Cette décision signifie aussi qu’UBS doit cesser de remettre des dossiers aux autorités fiscales, affirme Paolo Bernasconi à swissinfo.ch. «J’estime que cela concerne plusieurs centaines de cas mais je n’oserais pas parler de milliers. Il faut se rappeler que ces gens ne sont pas tous des voyous!»

L’avocat et professeur tessinois juge également légitime que la justice prenne position dans cette affaire sensible. «Heureusement qu’il y a encore des juges! Notre Etat de droit se fonde sur la démocratie, or l’administration n’a pas le pouvoir de créer des lois, c’est au Parlement de le faire».

Une commission d’enquête?

Afin de faire toute la lumière sur cette affaire, le Parti socialiste, l’Union démocratique du centre (UDC / droite conservatrice) et les Verts évoquent avec toujours plus d’insistance la création d’une commission d’enquête parlementaire (CEP). Pour le PS, l’arrêt du Tribunal fédéral condamne la politique «hésitante» du Conseil fédéral. La CEP est le moyen le plus fort et le seul efficace pour apporter de la lumière dans ce «fiasco» et restaurer la confiance dans l’Etat de droit suisse, estime-t-il.

L’erreur du Conseil fédéral a été de vouloir changer le droit en vigueur avec un accord à l’amiable, fait remarquer pour les Verts le député zurichois Daniel Vischer. L’UDC se trouve pour sa part confortée dans sa position. Lors de la signature de l’accord entre la Suisse et les Etats-Unis en août, le parti avait dit douter de sa validité juridique.

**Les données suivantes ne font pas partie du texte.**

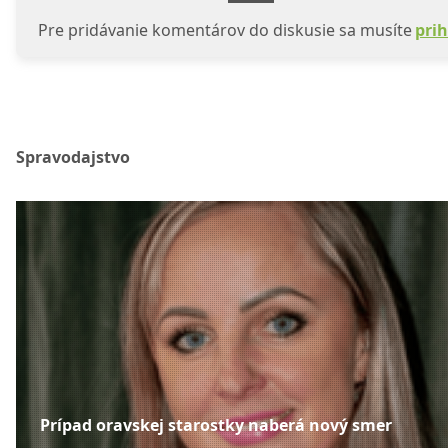
Pre pridávanie komentárov do diskusie sa musíte
prih
Spravodajstvo
Prípad oravskej starostky naberá nový smer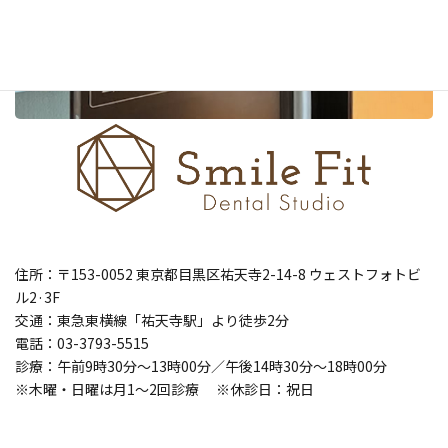
住所：〒153-0052 東京都目黒区祐天寺2-14-8 ウェストフォトビ
ル2·3F
交通：東急東横線「祐天寺駅」より徒歩2分
電話：03-3793-5515
診療：午前9時30分～13時00分／午後14時30分～18時00分
※木曜・日曜は月1～2回診療 ※休診日：祝日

Le Parti libéral-radical (PLR / droite) et le Parti démocrate-chrétien (PDC / centre-droit) pensent au contraire que ce jugement renforce l’Etat de droit et le secret des clients des banques. Le PDC estime que le Conseil fédéral a fait du bon travail et que la possibilité de prouver son innocence fait partie de l’Etat de droit.

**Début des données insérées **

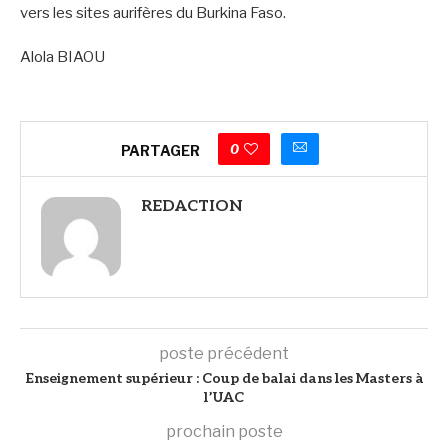
vers les sites aurifères du Burkina Faso.
Alola BIAOU
0
PARTAGER
REDACTION
poste précédent
Enseignement supérieur : Coup de balai dans les Masters à
l’UAC
prochain poste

swissinfo.ch et les agences

Février. La grande banque UBS est autorisée par les autorités suisses à livrer aux Etats-Unis l’identité de 255 clients qu’elle a aidé à échapper au fisc américain. Et cela, sans attendre la décision sur les recours déposés par ces clients. Donc en violation de la loi sur le secret bancaire.

Mars. Dans le collimateur de l’OCDE, le gouvernement annonce sa décision d’assouplir le secret bancaire en suivant les standards de l’organisation en matière d’échange d’informations. Il annonce la renégociation des conventions de double imposition. L’assistance internationale sera accordée en cas de fraude fiscale, mais aussi lors d’infractions touchant l’évasion fiscale.

Avril. Le G20 met la Suisse sous pression en la plaçant sur une liste grise des paradis fiscaux prêts à faire des efforts en matière d’échange d’informations.

Août. La Suisse et les Etats-Unis trouvent un accord sur UBS. Les Américains ne chercheront plus à obtenir l’identification de 52’000 titulaires de comptes. Une entraide administrative entre les deux gouvernements est décidée sur 4450 comptes de quelques 4200 clients de la banque.

Septembre. Après avoir signé douze conventions élargies de double imposition, la Suisse est biffée de la liste grise de l’OCDE.

Novembre. Le gouvernement propose au parlement de soumettre les nouveaux accords de double imposition au référendum facultatif.

Et l’Union européenne reporte à 2010 un projet d’accord sur la fiscalité de l’épargne impliquant l’échange automatique d’informations pour les pays membres. Les secrets bancaires autrichien et luxembourgeois sont en danger. A terme, la pression se reportera sur la Suisse.